Task item — Beneath this instruction is a listing. Transcribe from it only the stretch from the line with "Te podría interesar..." through the line with "Andrés Cepeda revive los clásicos con", both end lines included, exactly as written.

Supplied material —
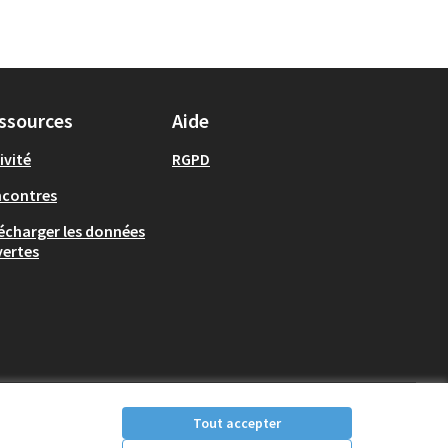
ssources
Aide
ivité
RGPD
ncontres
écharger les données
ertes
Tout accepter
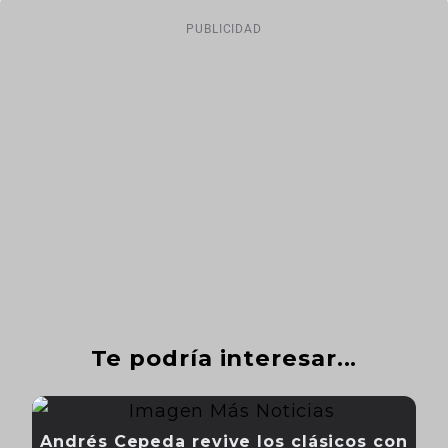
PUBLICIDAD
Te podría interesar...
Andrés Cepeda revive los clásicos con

* * *

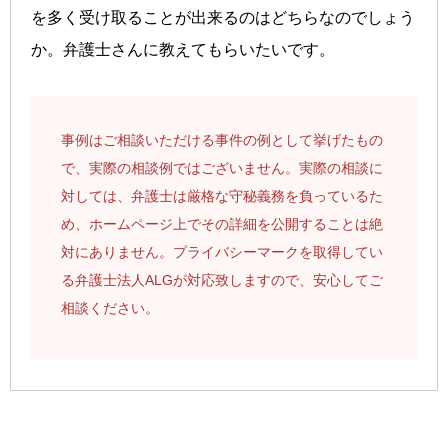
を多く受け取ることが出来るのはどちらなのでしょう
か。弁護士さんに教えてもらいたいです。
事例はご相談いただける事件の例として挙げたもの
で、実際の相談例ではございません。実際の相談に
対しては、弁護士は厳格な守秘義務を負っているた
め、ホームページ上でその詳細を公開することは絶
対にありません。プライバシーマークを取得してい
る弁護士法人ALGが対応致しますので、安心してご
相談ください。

Answer area —
Te podría interesar...
Andrés Cepeda revive los clásicos con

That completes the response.